Here is an informal proposal for the type of a simply-typed JSON value.

key-type := number | boolean | string | enum-type
key := number-value | boolean-value | string-value | enum-value
opt-key := key | optional key

type := key-type | object
      | [type]   // array
      | (type1, type2, ..., typen)   // tuple
      |    // associative map
        {opt-key1: type1, opt-key2: type2, ..., opt-keyn: typen}
      | nullable type

The type describes a JSON object. It can be:
  • One of the primitive types "number," "boolean," or "string," or it could be simply "object" for any JSON object without more refined type description.
  • The array syntax is for describing an array where all items are of the same type.
  • The tuple is for describing a sequence of objects of various types, even though in JSON it would be represented as an array as well.
  • The associative map is a key-value mapping from a concrete value of the key to a type. This is the refined description of a complex JSON object. The concrete key values can be a number, a boolean, or a string. The key values can be optionally prefixed by "optional" to indicate that the key could be missing.
  • A type with the "nullable" qualifier which indicates that the value could be null.
Furthermore, for the ease of defining constants or symbolic names of associative map, we allow the user to define enums which map a symbolic name to a number. The enum type's name could be used wherever a type is expected, and the enum symbols could be used whenever a key is expected.

An interface is a collection of function calls with the signature:

typearg -> typeret throws type1, type2, ..., typen

where typearg is the type of the function argument, typeret is the type of the return value, and the list of types after "throws" are the exception types that could be raised by the function.

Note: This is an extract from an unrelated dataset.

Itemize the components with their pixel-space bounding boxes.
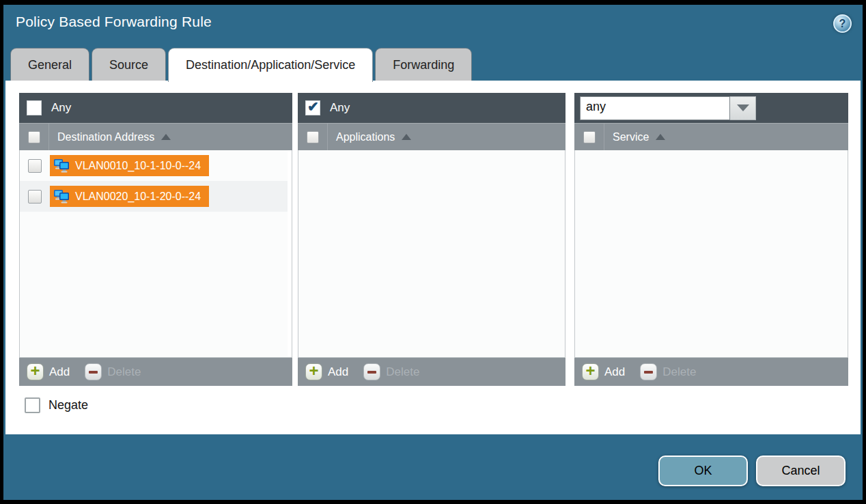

What is unique about this proposal is the unified treatment of bidirectional and streaming RPC. Typically, streaming RPC is a way for the server to send data in multiple responses, asynchronously back to the client. Client can always stream data to the server by making a call to server as many times as necessary. Here the streaming RPC is generalized to the concept of a co-interface. Whenever server needs to make a part of the response available, it would invoke one of the functions in the co-interface. A co-interface is supposed to be implemented by the client for receiving calls from the server, in order to connect to the server. Hence, the complete service description consists of a server-side interface and a client-side co-interface, which is how bidirectional RPC can be made.

Update: June 1, 2012. I've decided to get rid of exception (throw) and instead use cointerface for signaling alternative continuation.